Input data below:

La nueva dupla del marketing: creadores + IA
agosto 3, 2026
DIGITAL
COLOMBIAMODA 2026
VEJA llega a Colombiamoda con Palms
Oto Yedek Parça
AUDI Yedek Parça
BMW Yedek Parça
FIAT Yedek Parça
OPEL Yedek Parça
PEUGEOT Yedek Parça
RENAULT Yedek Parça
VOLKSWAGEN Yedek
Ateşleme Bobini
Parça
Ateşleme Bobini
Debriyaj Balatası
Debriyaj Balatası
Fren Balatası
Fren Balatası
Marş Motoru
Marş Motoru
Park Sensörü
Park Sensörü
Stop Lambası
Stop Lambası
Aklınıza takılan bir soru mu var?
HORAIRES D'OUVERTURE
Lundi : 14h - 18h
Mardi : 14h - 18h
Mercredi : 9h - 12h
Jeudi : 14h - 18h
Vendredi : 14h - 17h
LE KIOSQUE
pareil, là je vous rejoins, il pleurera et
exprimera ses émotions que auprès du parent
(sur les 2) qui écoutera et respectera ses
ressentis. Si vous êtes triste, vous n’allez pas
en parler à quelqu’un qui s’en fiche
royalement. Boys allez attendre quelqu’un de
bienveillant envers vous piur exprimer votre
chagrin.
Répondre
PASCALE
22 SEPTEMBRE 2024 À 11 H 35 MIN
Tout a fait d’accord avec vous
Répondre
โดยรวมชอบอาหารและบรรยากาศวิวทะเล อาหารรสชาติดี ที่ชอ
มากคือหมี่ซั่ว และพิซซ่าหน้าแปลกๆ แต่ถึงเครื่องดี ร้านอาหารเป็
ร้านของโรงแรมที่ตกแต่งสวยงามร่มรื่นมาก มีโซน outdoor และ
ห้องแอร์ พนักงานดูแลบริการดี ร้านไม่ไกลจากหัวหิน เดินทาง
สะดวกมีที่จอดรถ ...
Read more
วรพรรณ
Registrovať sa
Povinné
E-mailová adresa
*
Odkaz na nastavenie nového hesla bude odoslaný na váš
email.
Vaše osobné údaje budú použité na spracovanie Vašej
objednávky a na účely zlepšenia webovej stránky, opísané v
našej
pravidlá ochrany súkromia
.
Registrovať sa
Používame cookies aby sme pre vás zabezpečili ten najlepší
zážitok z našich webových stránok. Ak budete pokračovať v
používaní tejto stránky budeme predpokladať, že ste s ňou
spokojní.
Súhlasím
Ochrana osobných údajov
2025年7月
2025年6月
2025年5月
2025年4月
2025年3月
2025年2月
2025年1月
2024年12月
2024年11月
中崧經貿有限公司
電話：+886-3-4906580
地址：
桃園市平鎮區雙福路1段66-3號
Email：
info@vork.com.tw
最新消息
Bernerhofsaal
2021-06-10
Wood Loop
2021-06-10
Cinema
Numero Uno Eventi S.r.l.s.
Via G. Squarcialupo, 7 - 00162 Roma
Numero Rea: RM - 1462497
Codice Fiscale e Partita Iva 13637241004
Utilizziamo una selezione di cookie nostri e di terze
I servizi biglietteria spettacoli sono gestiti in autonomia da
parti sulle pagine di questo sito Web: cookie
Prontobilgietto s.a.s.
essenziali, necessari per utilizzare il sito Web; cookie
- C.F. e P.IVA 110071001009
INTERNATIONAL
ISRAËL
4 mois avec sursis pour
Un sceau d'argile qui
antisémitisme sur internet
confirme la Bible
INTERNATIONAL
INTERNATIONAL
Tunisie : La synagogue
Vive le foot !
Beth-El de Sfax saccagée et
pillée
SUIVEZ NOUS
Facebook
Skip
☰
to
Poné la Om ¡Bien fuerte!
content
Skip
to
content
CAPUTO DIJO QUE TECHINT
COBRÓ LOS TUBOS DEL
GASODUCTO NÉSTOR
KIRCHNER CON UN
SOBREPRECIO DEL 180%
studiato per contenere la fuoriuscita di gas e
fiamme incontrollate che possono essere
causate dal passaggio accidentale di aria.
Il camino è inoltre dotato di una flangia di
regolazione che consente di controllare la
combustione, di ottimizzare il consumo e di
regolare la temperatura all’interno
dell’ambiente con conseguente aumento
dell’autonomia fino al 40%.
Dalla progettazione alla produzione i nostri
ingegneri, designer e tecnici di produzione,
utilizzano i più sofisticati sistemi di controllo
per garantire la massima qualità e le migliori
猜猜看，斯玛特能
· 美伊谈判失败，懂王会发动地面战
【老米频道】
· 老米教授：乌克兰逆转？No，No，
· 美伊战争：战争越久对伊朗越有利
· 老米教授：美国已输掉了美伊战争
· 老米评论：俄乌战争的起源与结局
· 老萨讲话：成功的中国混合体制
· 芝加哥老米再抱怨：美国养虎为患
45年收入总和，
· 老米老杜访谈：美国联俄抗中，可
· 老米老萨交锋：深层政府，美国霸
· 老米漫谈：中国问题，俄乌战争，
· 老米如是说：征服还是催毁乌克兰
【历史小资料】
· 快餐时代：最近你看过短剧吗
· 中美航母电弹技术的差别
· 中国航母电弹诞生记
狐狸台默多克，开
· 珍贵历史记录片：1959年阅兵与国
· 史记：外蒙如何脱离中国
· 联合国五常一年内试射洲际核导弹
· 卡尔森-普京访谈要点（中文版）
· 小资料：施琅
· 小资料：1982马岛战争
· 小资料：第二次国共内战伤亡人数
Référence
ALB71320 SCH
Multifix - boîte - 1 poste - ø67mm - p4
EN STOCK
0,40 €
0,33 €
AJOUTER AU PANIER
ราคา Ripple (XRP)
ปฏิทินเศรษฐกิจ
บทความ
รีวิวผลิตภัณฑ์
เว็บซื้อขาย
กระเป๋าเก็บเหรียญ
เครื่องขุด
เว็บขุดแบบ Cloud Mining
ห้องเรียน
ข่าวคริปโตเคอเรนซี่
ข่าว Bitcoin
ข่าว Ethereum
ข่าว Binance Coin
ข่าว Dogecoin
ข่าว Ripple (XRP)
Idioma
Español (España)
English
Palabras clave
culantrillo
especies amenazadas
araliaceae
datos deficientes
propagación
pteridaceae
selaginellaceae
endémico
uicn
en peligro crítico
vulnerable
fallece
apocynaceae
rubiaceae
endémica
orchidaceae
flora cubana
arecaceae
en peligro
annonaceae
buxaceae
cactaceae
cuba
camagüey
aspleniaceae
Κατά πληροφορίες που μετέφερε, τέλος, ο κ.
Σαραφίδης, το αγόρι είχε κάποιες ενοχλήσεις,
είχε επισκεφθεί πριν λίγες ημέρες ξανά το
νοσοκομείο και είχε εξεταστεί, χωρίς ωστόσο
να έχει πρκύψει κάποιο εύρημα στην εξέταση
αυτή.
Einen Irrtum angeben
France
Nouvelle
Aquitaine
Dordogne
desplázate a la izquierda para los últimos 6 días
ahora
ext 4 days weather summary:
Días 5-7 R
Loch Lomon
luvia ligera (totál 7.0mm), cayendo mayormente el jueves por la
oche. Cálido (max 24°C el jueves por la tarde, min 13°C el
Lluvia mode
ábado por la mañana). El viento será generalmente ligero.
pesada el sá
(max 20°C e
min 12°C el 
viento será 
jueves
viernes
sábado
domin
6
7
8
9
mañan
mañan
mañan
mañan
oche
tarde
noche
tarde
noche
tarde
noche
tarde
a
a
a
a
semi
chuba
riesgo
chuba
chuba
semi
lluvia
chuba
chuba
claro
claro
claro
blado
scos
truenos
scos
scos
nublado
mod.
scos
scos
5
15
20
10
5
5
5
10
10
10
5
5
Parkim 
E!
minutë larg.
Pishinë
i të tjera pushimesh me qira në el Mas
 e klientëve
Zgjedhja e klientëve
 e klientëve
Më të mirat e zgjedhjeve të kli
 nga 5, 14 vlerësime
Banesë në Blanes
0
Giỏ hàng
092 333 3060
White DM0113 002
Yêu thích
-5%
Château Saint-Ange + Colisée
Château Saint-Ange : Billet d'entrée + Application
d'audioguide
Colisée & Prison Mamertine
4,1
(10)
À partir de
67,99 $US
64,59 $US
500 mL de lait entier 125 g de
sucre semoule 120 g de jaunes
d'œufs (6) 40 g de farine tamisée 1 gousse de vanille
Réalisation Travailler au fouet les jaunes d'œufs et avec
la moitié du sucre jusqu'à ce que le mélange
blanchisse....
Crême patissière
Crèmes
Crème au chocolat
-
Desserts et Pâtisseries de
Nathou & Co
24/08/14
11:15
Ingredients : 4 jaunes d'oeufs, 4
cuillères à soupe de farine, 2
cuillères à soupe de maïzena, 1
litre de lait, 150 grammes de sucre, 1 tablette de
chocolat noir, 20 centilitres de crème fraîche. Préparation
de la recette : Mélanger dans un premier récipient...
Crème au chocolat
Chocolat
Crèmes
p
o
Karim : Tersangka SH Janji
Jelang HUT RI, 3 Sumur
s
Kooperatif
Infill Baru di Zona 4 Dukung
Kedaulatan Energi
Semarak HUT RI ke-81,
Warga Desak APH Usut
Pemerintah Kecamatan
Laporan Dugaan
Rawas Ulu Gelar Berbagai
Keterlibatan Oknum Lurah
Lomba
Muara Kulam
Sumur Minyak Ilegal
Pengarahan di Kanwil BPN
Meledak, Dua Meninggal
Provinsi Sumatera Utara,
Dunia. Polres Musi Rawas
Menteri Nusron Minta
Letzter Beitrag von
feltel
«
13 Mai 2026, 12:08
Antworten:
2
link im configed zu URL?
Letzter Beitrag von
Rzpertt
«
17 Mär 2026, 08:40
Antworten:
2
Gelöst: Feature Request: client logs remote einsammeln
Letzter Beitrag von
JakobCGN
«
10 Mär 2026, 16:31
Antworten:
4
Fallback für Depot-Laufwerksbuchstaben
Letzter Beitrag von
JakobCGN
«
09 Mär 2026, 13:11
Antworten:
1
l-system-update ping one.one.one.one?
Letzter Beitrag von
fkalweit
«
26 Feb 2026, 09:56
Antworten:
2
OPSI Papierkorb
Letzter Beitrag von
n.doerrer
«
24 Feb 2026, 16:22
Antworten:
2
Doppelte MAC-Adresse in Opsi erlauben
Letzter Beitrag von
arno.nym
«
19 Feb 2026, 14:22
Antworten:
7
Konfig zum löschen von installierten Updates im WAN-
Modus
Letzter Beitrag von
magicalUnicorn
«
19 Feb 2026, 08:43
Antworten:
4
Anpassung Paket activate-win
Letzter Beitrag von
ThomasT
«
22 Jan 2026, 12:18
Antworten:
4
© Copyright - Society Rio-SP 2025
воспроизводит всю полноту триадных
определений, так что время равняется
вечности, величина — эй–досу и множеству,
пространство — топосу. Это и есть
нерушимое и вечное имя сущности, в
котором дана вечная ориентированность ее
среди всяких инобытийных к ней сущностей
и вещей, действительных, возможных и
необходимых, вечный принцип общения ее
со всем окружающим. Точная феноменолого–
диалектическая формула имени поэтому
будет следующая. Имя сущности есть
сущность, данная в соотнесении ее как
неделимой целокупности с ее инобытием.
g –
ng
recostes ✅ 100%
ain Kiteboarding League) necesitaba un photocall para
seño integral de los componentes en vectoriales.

End of Input data.

Problem requirements:
Across the data above, how many lines contain "Colisée"? Reply with a bare number.

Reply:
2